Config (initialization) data: historical county population (2016) and state consumption per capita, which was calculated by dividing each state's total consumption (US Energy Information Administration, 2016) by its 2016 population.
Input from other models: county population from the population model.
Output: a dictionary that maps each county FIPS code to its power demand, in megawatt hours (MWh).
The power supply model calculates the carbon dioxide emissions and thermoelectric water usage of each NERC region's power production by assuming that power supply can freely shift to meet power demand in equilibrium (supply = demand, production = consumption) at a constant price. The provided energy profile gives each NERC region's pre-calculated rates of emissions and water usage per MWh of energy production.
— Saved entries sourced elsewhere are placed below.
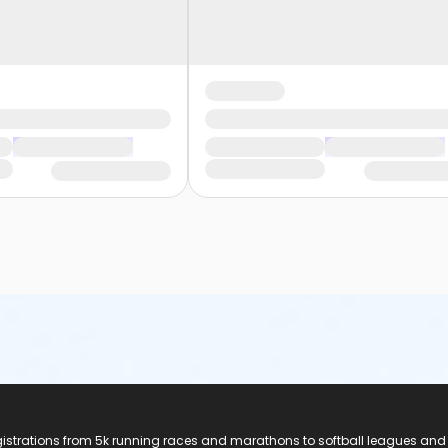
registrations from 5k running races and marathons to softball leagues and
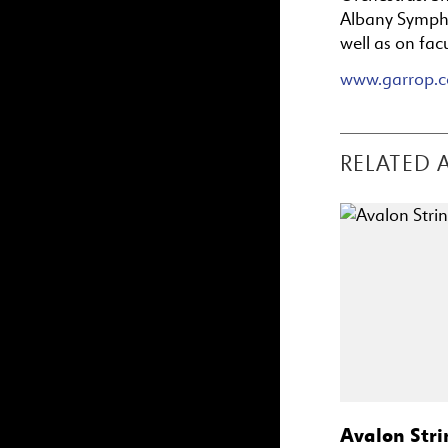
Albany Sympho
well as on fac
www.garrop.
RELATED 
Avalon Stri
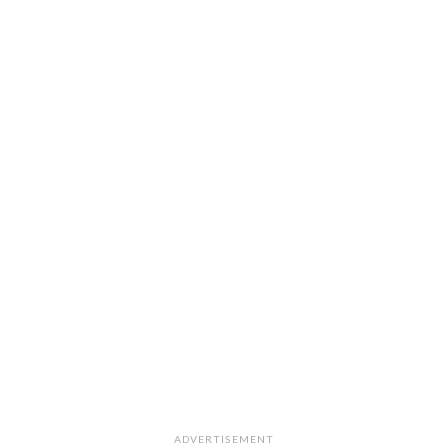
ADVERTISEMENT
Each NERC's power demand is multiplied by its profile rates to determine its total carbon dioxide emissions and its thermoelectric water usage, for the level of power that is demanded and produced.
Config (initialization) data: historical county power demand (2016) and NERC energy profiles, which were calculated using the EIA 860 reports (US Energy Information Administration, 2016) and aggregating the power plants by NERC region.
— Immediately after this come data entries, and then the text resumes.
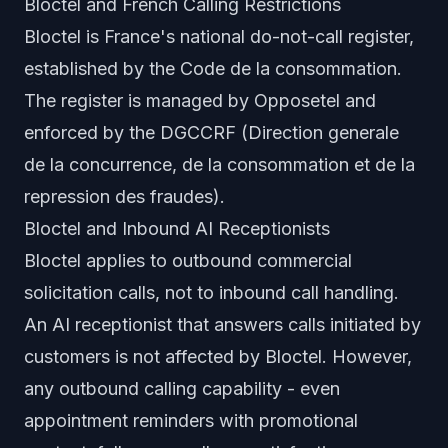
Bloctel and French Calling Restrictions
Bloctel is France's national do-not-call register,
established by the Code de la consommation.
The register is managed by Opposetel and
enforced by the DGCCRF (Direction generale
de la concurrence, de la consommation et de la
repression des fraudes).
Bloctel and Inbound AI Receptionists
Bloctel applies to outbound commercial
solicitation calls, not to inbound call handling.
An AI receptionist that answers calls initiated by
customers is not affected by Bloctel. However,
any outbound calling capability - even
appointment reminders with promotional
Input from other models: NERC power demand from the power demand model.
Output: a dictionary that maps each NERC region to its carbon dioxide (CO2) emissions (tons) and its thermoelectric water usage (Mgal).
The water demand model calculates each county's water demand by multiplying its population by its water consumption per capita, and then adding the county's thermoelectric water usage from the power supply model's output.
Water consumption rates for each county were calculated by subtracting "thermoelectric recirculating, total consumptive use, fresh in Mgal/d" from "irrigation and thermoelectric water, total consumptive use, fresh in Mgal/d". The difference was divided by the county's 2015 population, then multiplied by 365 to convert the daily rate to the annual rate.
Config (initialization) data: historical county population (2016) and county water consumption per capita (2015), which was calculated by dividing each county's daily water consumption (United States Geological Survey, 2015) by its 2015 population, and scaling to the annual per capita rate.
Input from other models: county population from the population model and thermoelectric water usage from the power supply model.
Output: a dictionary that maps each county FIPS codes to its water demand, in millions of gallons (Mgal).
The GFDL CM3 climate model, published by the National Oceanic and Atmospheric Administration (NOAA), uses representative concentration pathways to determine atmospheric conditions and its affects on temperature, precipitation, and evaporation. The SIMoN model does not perform any of these actual calculations, but simply retrieves pre-calculated data from the config file.
Config (initialization) data: RCP data for temperature, precipitation, and evaporation (NOAA).
Input from other models: none.
Output: a dictionary that maps each latitude-longitude grid square to its evaporation (mm) and precipitation (mm) values, plus a single value for global temperature (degrees Celsius).